Jorn Lambert, Mastercard's chief product officer, said the acquisition reflects where transaction infrastructure is heading:
"Adding on-chain rails to our network will support speed and programmability for virtually every type of transaction."
— Jorn Lambert, Mastercard Press
Mastercard cited research showing digital currency payment use cases reached at least $350 billion in 2025, a figure it attributed to BCG analysis. That baseline helps explain the urgency behind the BVNK acquisition.
Regulatory clarity across multiple geographies is enabling both companies to move faster. As U.S. lawmakers push for stablecoin legislation, both Visa and Mastercard have cited the evolving policy landscape as a key driver of their rollout timelines.

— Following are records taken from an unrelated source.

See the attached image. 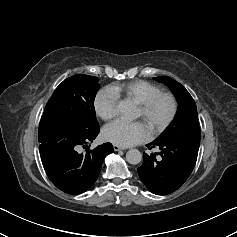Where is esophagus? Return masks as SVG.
<instances>
[{
    "mask_svg": "<svg viewBox=\"0 0 237 237\" xmlns=\"http://www.w3.org/2000/svg\"><path fill=\"white\" fill-rule=\"evenodd\" d=\"M113 148L115 151H120V150H123V148L117 146V145H113Z\"/></svg>",
    "mask_w": 237,
    "mask_h": 237,
    "instance_id": "1",
    "label": "esophagus"
}]
</instances>
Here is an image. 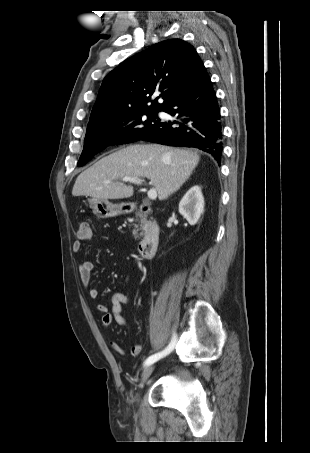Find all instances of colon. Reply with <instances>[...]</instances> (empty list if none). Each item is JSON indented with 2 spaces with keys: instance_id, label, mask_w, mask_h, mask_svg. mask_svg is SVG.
<instances>
[{
  "instance_id": "1",
  "label": "colon",
  "mask_w": 310,
  "mask_h": 453,
  "mask_svg": "<svg viewBox=\"0 0 310 453\" xmlns=\"http://www.w3.org/2000/svg\"><path fill=\"white\" fill-rule=\"evenodd\" d=\"M78 236L81 239H88L91 237V228L88 223L82 222L79 225Z\"/></svg>"
}]
</instances>
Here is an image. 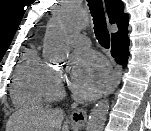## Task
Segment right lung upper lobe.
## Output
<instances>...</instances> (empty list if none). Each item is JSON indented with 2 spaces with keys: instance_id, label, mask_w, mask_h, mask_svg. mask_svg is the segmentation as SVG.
I'll return each mask as SVG.
<instances>
[{
  "instance_id": "cb5924a9",
  "label": "right lung upper lobe",
  "mask_w": 151,
  "mask_h": 131,
  "mask_svg": "<svg viewBox=\"0 0 151 131\" xmlns=\"http://www.w3.org/2000/svg\"><path fill=\"white\" fill-rule=\"evenodd\" d=\"M107 13L111 24L116 23L119 31L112 34V42L128 38V15L124 14V6L121 0H105Z\"/></svg>"
}]
</instances>
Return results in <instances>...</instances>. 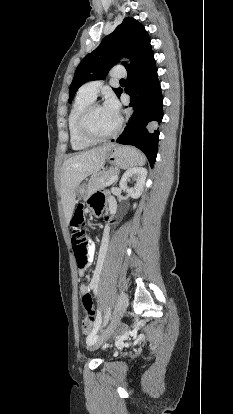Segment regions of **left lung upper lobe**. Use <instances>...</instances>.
Instances as JSON below:
<instances>
[{"instance_id": "5c2ea615", "label": "left lung upper lobe", "mask_w": 233, "mask_h": 414, "mask_svg": "<svg viewBox=\"0 0 233 414\" xmlns=\"http://www.w3.org/2000/svg\"><path fill=\"white\" fill-rule=\"evenodd\" d=\"M152 53L150 38L144 26L131 17L125 18L77 67L70 85L69 103L82 84L105 78L107 72L118 61V56L130 58L131 64L126 65L127 72H130ZM113 90L117 96L121 91L120 88Z\"/></svg>"}]
</instances>
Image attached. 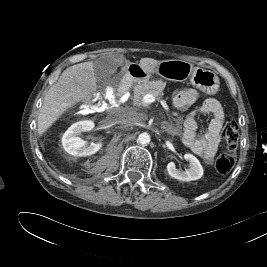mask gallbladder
Here are the masks:
<instances>
[{
  "label": "gallbladder",
  "mask_w": 267,
  "mask_h": 267,
  "mask_svg": "<svg viewBox=\"0 0 267 267\" xmlns=\"http://www.w3.org/2000/svg\"><path fill=\"white\" fill-rule=\"evenodd\" d=\"M116 60H120L119 57H101L95 63V70L98 80L101 81L102 76L110 74L116 66ZM108 83H105L107 85Z\"/></svg>",
  "instance_id": "obj_1"
}]
</instances>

What This Means for Users, Merchants, and the Broader Market
For merchants, the value proposition centers on lower settlement costs and faster finality. Stablecoin payments can settle in minutes rather than the two-to-three-day window typical of traditional card processing, reducing treasury float and chargeback exposure.

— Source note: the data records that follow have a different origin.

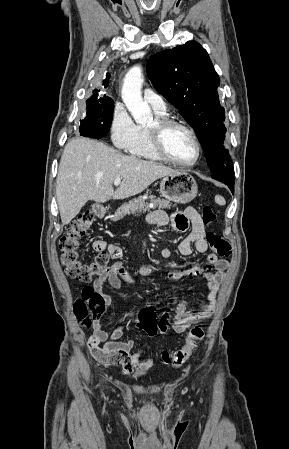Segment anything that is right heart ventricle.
<instances>
[{
  "instance_id": "obj_1",
  "label": "right heart ventricle",
  "mask_w": 289,
  "mask_h": 449,
  "mask_svg": "<svg viewBox=\"0 0 289 449\" xmlns=\"http://www.w3.org/2000/svg\"><path fill=\"white\" fill-rule=\"evenodd\" d=\"M156 115L158 117H166L165 111H157L154 110ZM131 153L137 157L145 158V159H152V160H160L161 158L158 156V154L153 149L148 128H141L140 127V139L138 144L135 146V148L131 151Z\"/></svg>"
}]
</instances>
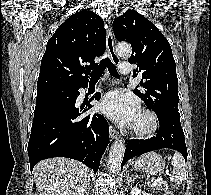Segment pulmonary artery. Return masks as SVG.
<instances>
[{
	"mask_svg": "<svg viewBox=\"0 0 211 195\" xmlns=\"http://www.w3.org/2000/svg\"><path fill=\"white\" fill-rule=\"evenodd\" d=\"M119 71L121 74L128 75L131 73V64L130 63H121L119 65Z\"/></svg>",
	"mask_w": 211,
	"mask_h": 195,
	"instance_id": "1",
	"label": "pulmonary artery"
}]
</instances>
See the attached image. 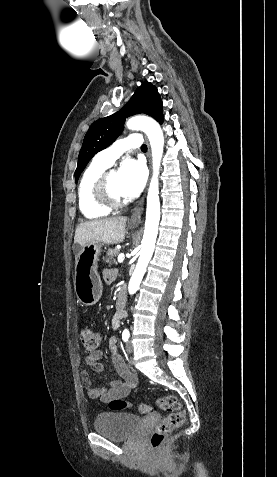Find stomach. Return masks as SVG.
<instances>
[{"mask_svg": "<svg viewBox=\"0 0 277 477\" xmlns=\"http://www.w3.org/2000/svg\"><path fill=\"white\" fill-rule=\"evenodd\" d=\"M101 244L90 242L81 247L75 262L74 290L78 301L85 306L96 304L102 295V283L97 273Z\"/></svg>", "mask_w": 277, "mask_h": 477, "instance_id": "obj_1", "label": "stomach"}]
</instances>
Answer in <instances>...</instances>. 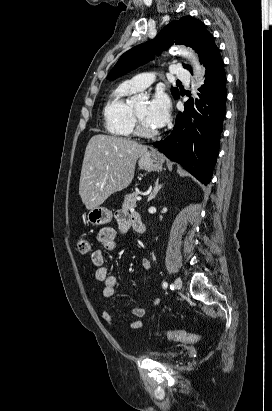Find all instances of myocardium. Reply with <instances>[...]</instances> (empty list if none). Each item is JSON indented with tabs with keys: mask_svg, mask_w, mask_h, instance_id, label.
I'll list each match as a JSON object with an SVG mask.
<instances>
[{
	"mask_svg": "<svg viewBox=\"0 0 272 411\" xmlns=\"http://www.w3.org/2000/svg\"><path fill=\"white\" fill-rule=\"evenodd\" d=\"M130 117H131V122H132V127H133V132L141 137H145V138H151V137H155L158 134V131L155 129H147L145 128L139 117L137 116L134 107L131 106L130 108Z\"/></svg>",
	"mask_w": 272,
	"mask_h": 411,
	"instance_id": "f54148a6",
	"label": "myocardium"
}]
</instances>
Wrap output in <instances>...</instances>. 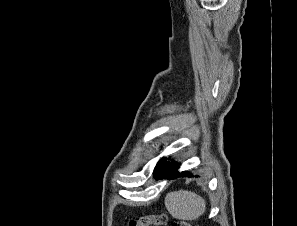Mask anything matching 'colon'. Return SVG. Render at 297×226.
Listing matches in <instances>:
<instances>
[{
  "label": "colon",
  "instance_id": "5ec220e1",
  "mask_svg": "<svg viewBox=\"0 0 297 226\" xmlns=\"http://www.w3.org/2000/svg\"><path fill=\"white\" fill-rule=\"evenodd\" d=\"M167 217L163 214L141 216L129 222V226H166ZM171 226H191L187 221H174Z\"/></svg>",
  "mask_w": 297,
  "mask_h": 226
}]
</instances>
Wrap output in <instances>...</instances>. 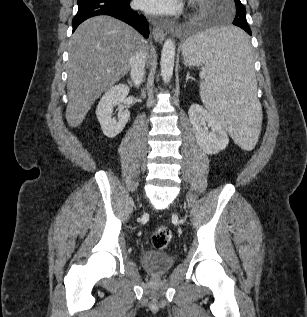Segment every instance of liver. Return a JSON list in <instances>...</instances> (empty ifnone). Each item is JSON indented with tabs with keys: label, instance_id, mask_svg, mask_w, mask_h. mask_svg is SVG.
Wrapping results in <instances>:
<instances>
[{
	"label": "liver",
	"instance_id": "1",
	"mask_svg": "<svg viewBox=\"0 0 307 317\" xmlns=\"http://www.w3.org/2000/svg\"><path fill=\"white\" fill-rule=\"evenodd\" d=\"M141 42L135 29L113 17L96 16L79 25L69 41V126H79L95 100L125 76Z\"/></svg>",
	"mask_w": 307,
	"mask_h": 317
}]
</instances>
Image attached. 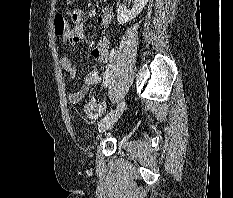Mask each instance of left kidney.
Segmentation results:
<instances>
[{"instance_id":"5707ae66","label":"left kidney","mask_w":233,"mask_h":198,"mask_svg":"<svg viewBox=\"0 0 233 198\" xmlns=\"http://www.w3.org/2000/svg\"><path fill=\"white\" fill-rule=\"evenodd\" d=\"M148 0H135L131 10H127L120 4V0L117 1V20L120 24L134 19L138 14L141 13L143 8L147 5Z\"/></svg>"}]
</instances>
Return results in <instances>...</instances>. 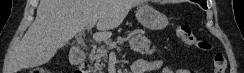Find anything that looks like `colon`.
<instances>
[{
  "label": "colon",
  "mask_w": 244,
  "mask_h": 73,
  "mask_svg": "<svg viewBox=\"0 0 244 73\" xmlns=\"http://www.w3.org/2000/svg\"><path fill=\"white\" fill-rule=\"evenodd\" d=\"M176 35L178 39L185 45L193 48L208 49L210 45L205 41H200L194 35L190 25L186 23H178L176 25ZM213 66L215 73H226L227 61L222 53H216L213 57ZM31 73H46L41 68H35Z\"/></svg>",
  "instance_id": "1"
}]
</instances>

User adoption is likely to accelerate when crypto payments become invisible within familiar checkout flows. The Visa-Bridge card model, where users hold stablecoins but spend through a standard Visa card at existing terminals, removes the friction that has historically limited crypto payment adoption.

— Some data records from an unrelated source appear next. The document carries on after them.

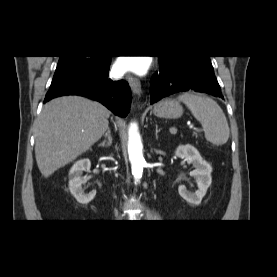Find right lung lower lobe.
Listing matches in <instances>:
<instances>
[{"label":"right lung lower lobe","mask_w":277,"mask_h":277,"mask_svg":"<svg viewBox=\"0 0 277 277\" xmlns=\"http://www.w3.org/2000/svg\"><path fill=\"white\" fill-rule=\"evenodd\" d=\"M110 63L111 58L108 57L93 71L69 82L50 87L44 103L63 95H79L101 102L118 116H127L132 101L131 91L126 81H112L108 77Z\"/></svg>","instance_id":"right-lung-lower-lobe-1"}]
</instances>
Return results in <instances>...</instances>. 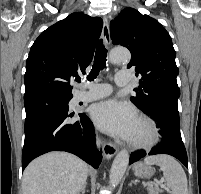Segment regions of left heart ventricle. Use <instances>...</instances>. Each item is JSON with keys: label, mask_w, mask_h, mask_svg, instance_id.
<instances>
[{"label": "left heart ventricle", "mask_w": 201, "mask_h": 194, "mask_svg": "<svg viewBox=\"0 0 201 194\" xmlns=\"http://www.w3.org/2000/svg\"><path fill=\"white\" fill-rule=\"evenodd\" d=\"M147 138H148V131L146 127L138 121L131 140L143 141L146 140Z\"/></svg>", "instance_id": "obj_1"}]
</instances>
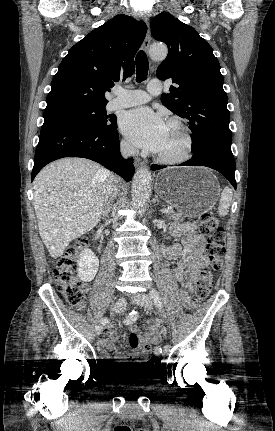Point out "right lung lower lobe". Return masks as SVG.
Listing matches in <instances>:
<instances>
[{
	"instance_id": "obj_1",
	"label": "right lung lower lobe",
	"mask_w": 275,
	"mask_h": 431,
	"mask_svg": "<svg viewBox=\"0 0 275 431\" xmlns=\"http://www.w3.org/2000/svg\"><path fill=\"white\" fill-rule=\"evenodd\" d=\"M63 157H83L100 163L130 181L133 158L120 154L117 121L111 128H94L72 121L44 122L34 157L31 181L48 163Z\"/></svg>"
}]
</instances>
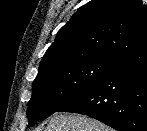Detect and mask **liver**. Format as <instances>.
<instances>
[{"instance_id":"6515ba94","label":"liver","mask_w":147,"mask_h":131,"mask_svg":"<svg viewBox=\"0 0 147 131\" xmlns=\"http://www.w3.org/2000/svg\"><path fill=\"white\" fill-rule=\"evenodd\" d=\"M45 131H112L105 124L84 115L74 113H55L49 120Z\"/></svg>"}]
</instances>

The near-term use cases most likely to scale first are cross-border remittances and B2B settlement, where existing rails impose the highest fees. Consumer point-of-sale payments face more barriers, including UX complexity, merchant treasury risk from price volatility, and interoperability gaps between different stablecoin issuers and chains.
The broader crypto market context adds nuance. Bitcoin traded near $71,503 at press time, while the Fear & Greed Index sat at 14, reflecting extreme fear. The disconnect between bearish short-term sentiment and structurally bullish long-term infrastructure buildout suggests that institutional payment adoption and speculative market cycles are operating on different timelines.

That infrastructure-level investment from companies like Visa and Mastercard echoes similar institutional momentum in other segments. Morgan Stanley's Bitcoin ETF launch drew $34 million in day-one inflows, and broader crypto market developments continue to signal growing traditional finance engagement with digital assets.
The main barriers to the $719 trillion projection materializing remain regulatory fragmentation across jurisdictions, interoperability between competing stablecoin standards, and whether merchant savings on settlement actually outweigh the cost of integrating new payment infrastructure. The Chainalysis timeline of 2031 to 2039 for matching legacy card volumes reflects that uncertainty, spanning an eight-year window rather than a fixed date.
Disclaimer: This article is for informational purposes only and does not constitute financial or investment advice. Cryptocurrency and digital asset markets carry significant risk. Always do your own research before making decisions.